A node that computes a `jnp.sum`-over-lattice output (a drag
force, a total mass, a heat-flux integral) needs cross-device
reduction under sharding.  Declare which output keys are
integrals:

```python
def domain_integral_fields(self) -> set[str]:
    return {"drag_force", "drag_torque"}
```

and have `update_padded` compute the partial sum on the local
slab — no `psum` in the node:

```python
def update_padded(self, state_padded, boundary_inputs, dt,
                  *, static_padded=None, shard_info=None):
    ...
    force_partial = jnp.sum(
        per_cell_force * wall_pad[1:-1, :, :, None],
        axis=(0, 1, 2),
    )
    return {
        "f": f_new,
        "drag_force": force_partial,    # (3,) — partial sum on this shard
    }
```

ShardedStencilNode applies
`lax.psum(value, axis_name=tuple(mesh.axis_names))` to every key
listed in `domain_integral_fields()` after `update_padded`
returns, and sets the corresponding `out_spec` to `P()` (fully
replicated post-psum).  Returned integral values are
floating-point — `psum` on integer types risks wrap on large
meshes.

```{important}
Every key returned from `update_padded` must be either in
`state_fields()` or in `domain_integral_fields()`.  The wrapper
defensively raises `ValueError` at trace time on an unknown key
— it has no way to infer the partition spec for an unclassified
output.
```

## `shard_info`: when you'd rather recompute the mask

Not every static array needs to be materialised.  For analytic
masks (a sphere, a cylinder, a coordinate range), it's often
cheaper to recompute per shard than to ship the full mask through
`jax.device_put` once and `halo_exchange` it every step.

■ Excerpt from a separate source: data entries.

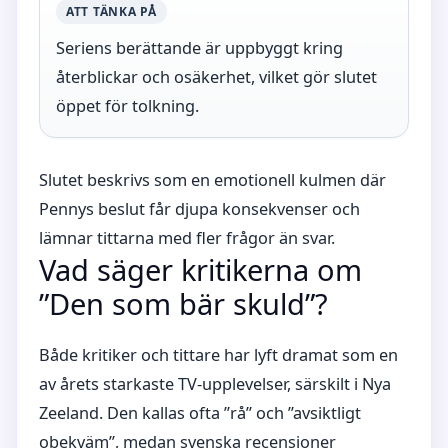
ATT TÄNKA PÅ
Seriens berättande är uppbyggt kring
återblickar och osäkerhet, vilket gör slutet
öppet för tolkning.
Slutet beskrivs som en emotionell kulmen där
Pennys beslut får djupa konsekvenser och
lämnar tittarna med fler frågor än svar.
Vad säger kritikerna om
”Den som bär skuld”?
Både kritiker och tittare har lyft dramat som en
av årets starkaste TV-upplevelser, särskilt i Nya
Zeeland. Den kallas ofta ”rå” och ”avsiktligt
obekväm”, medan svenska recensioner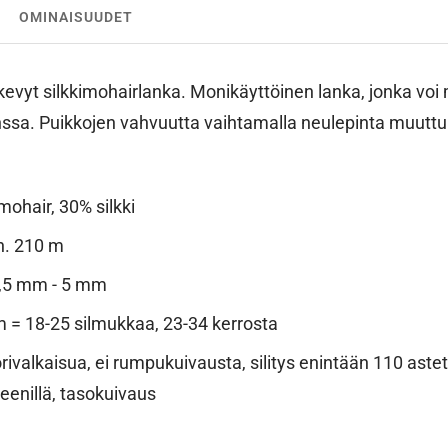
OMINAISUUDET
kevyt silkkimohairlanka. Monikäyttöinen lanka, jonka voi
sa. Puikkojen vahvuutta vaihtamalla neulepinta muuttuu.
ohair, 30% silkki
n. 210 m
3,5 mm - 5 mm
m = 18-25 silmukkaa, 23-34 kerrosta
rivalkaisua, ei rumpukuivausta, silitys enintään 110 astet
teenillä, tasokuivaus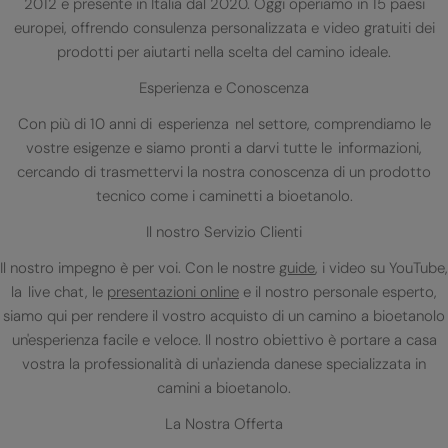
2012 e presente in Italia dal 2020. Oggi operiamo in 15 paesi
europei, offrendo consulenza personalizzata e video gratuiti dei
prodotti per aiutarti nella scelta del camino ideale.
Esperienza e Conoscenza
Con più di 10 anni di esperienza nel settore, comprendiamo le
vostre esigenze e siamo pronti a darvi tutte le informazioni,
cercando di trasmettervi la nostra conoscenza di un prodotto
tecnico come i caminetti a bioetanolo.
Il nostro Servizio Clienti
Il nostro impegno è per voi. Con le nostre
guide
, i video su YouTube,
la live chat, le
presentazioni online
e il nostro personale esperto,
siamo qui per rendere il vostro acquisto di un camino a bioetanolo
un'esperienza facile e veloce. Il nostro obiettivo è portare a casa
vostra la professionalità di un'azienda danese specializzata in
camini a bioetanolo.
La Nostra Offerta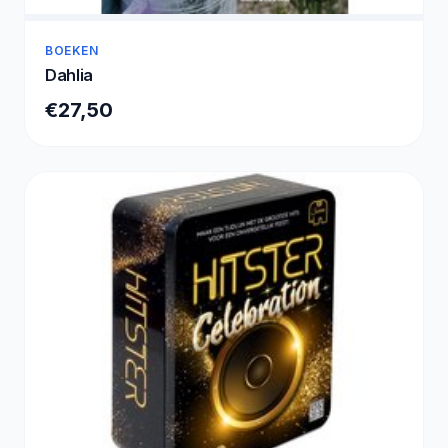
BOEKEN
Dahlia
€27,50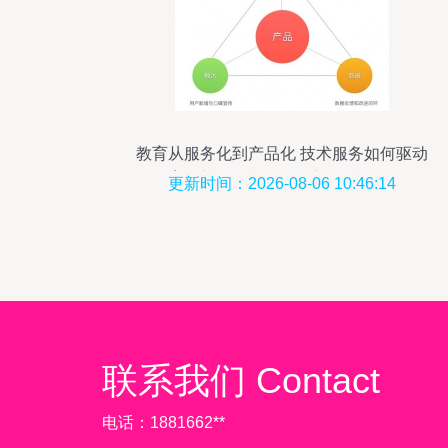
教育从服务化到产品化 技术服务如何驱动
教育创新——齿轮易创刘雨晴在‘知更
更新时间：2026-08-06 10:46:14
鸟’2018教育科技峰会的分享
联系我们 Contact
电话：1881662**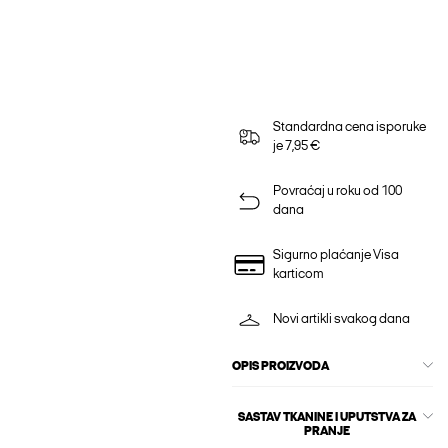
Standardna cena isporuke
je 7,95 €
Povraćaj u roku od 100
dana
Sigurno plaćanje Visa
karticom
Novi artikli svakog dana
OPIS PROIZVODA
SASTAV TKANINE I UPUTSTVA ZA
PRANJE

ShardedStencilNode populates a `shard_info` dict for the inner
node:

```python
def update_padded(self, state_padded, boundary_inputs, dt,
                  *, static_padded=None, shard_info=None):
    # shard_info = {0: (global_offset, local_extent)}
    #
    # global_offset is a TRACED jax scalar:
    #   lax.axis_index(mesh_axis) * local_extent
    # local_extent is a Python int.
    if shard_info is not None and 0 in shard_info:
        offset, extent = shard_info[0]
        # offset usable in dynamic_slice; NOT in Python int slicing
        global_x = offset + jnp.arange(extent + 2)    # +2 for halos
        ...
```

`shard_info` is `None` when the node is run outside of
`ShardedStencilNode`.

## Sharding policy is part of the JIT cache key

`SimulationNode.static_data_hash()` already incorporates
`(key, shape, dtype, replication, shard_axis)`.  Switching a
StaticArray from `replication="replicate"` to `replication="shard"`
between graph compiles invalidates the JIT trace — no extra
machinery needed in user code.  The shard_map cache inside
`ShardedStencilNode` also keys on `static_data_hash()`, so
*identity* changes (a user replacing `self._mask` between steps)
invalidate cleanly even when shape and dtype are unchanged.

## What's still TODO

* **Partial-axis psum.**  `domain_integral_fields()` triggers a
  full-mesh `psum` over every mesh axis.  Reductions over a
  subset of axes (e.g. for outputs that vary along one axis but
  integrate along the others) are out of scope for v0.2.1 — open
  an issue if you need it.
* **Sharded static arrays without halos.**  v0.2.1 rejects a
  sharded `StaticArray` whose `shard_axis` doesn't appear in
  `node.halo_width()`.  A future relaxation could allow such
  arrays by skipping the halo exchange, but the semantics get
  subtle near slab boundaries.

## See also

* {doc}`/release_notes/v0.2.1` — release notes for the cycle this
  shipped in.
* [`StaticArray` API
  reference](https://github.com/Microrobotics-Simulation-Framework/MADDENING/blob/main/src/maddening/core/static_data.py)
  — dataclass contract and hash semantics.
* {doc}`edge_validation_migration` — companion v0.2.1 change.